Söz konusu kalkışma süreci anlık toplumsal patlama olarak çıktı Egemen sınıfların çok farklı saldırılarına karşılık halk kitlelerinin kendiliğinden gelişen tepkisinin kontrolden çıkarak sistem için tehlikeli bir pozisyon alabilme olasılığını gördük .Ancak devrimci dinamiklerin öncülük konusundaki yetersizlikleri yetmezlikleri nedeniyle ve planlı ve örgütlü bir yapıya kavuşturulmadığından etki gücü bir süre sonra kırıldı.dağıldı.bu bakımdan devrimci ve komünist güçlerin mevcut gelişmeleri çok iyi okuyarak gerekli örgütsel ve politik dersler çıkarması gerekiyor.

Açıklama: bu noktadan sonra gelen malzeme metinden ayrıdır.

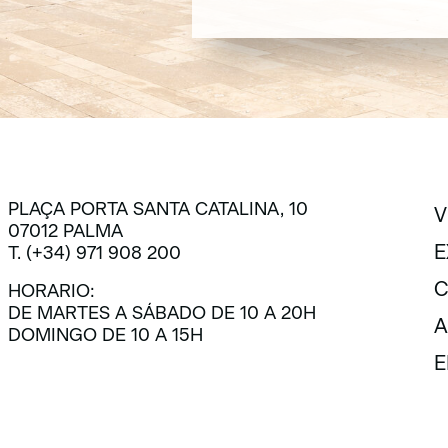
SUSCRÍBETE
PLAÇA PORTA SANTA CATALINA, 10
V
07012 PALMA
V
E
T. (+34) 971 908 200
E
C
HORARIO:
DE MARTES A SÁBADO DE 10 A 20H
C
A
DOMINGO DE 10 A 15H
A
E
E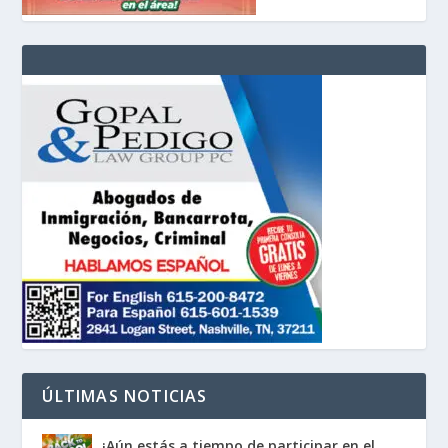
ÚLTIMAS NOTICIAS
¡Aún estás a tiempo de participar en el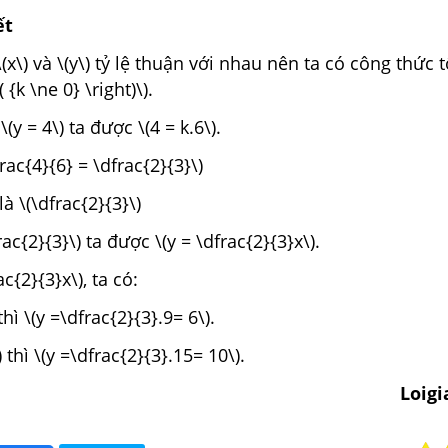
ết
(x\) và \(y\) tỷ lệ thuận với nhau nên ta có công thức 
t( {k \ne 0} \right)\).
 \(y = 4\) ta được \(4 = k.6\).
frac{4}{6} = \dfrac{2}{3}\)
là \(\dfrac{2}{3}\)
rac{2}{3}\) ta được \(y = \dfrac{2}{3}x\).
ac{2}{3}x\), ta có:
 thì \(y =\dfrac{2}{3}.9= 6\).
) thì \(y =\dfrac{2}{3}.15= 10\).
Loig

Eğer bunu anlamazsak, birliğin kurulması için doğru mücadeleyi yürütemeyiz.evet sorunlar ve görevler ağır..üstesinden gelmek ise tüm komünistlerin ortaklaşa çabasından geçiyor .bugün için dışımızda duran tüm komünist dinamikleri bu sürece katılmaya omuz vermeye davet ediyoruz.Gelin komünist hareketin ve sosyalizmin genel çıkarlarını ,özel hatta bencil dar örgüt çıkarlarının üstünde tutarak ilkeli birlikteliklerin sağlanması yolunda ileriye doğru dev adımlar atalım Ağır sorunlar ve tarihsel öneme sahip görevler bizleri bekliyor çünkü..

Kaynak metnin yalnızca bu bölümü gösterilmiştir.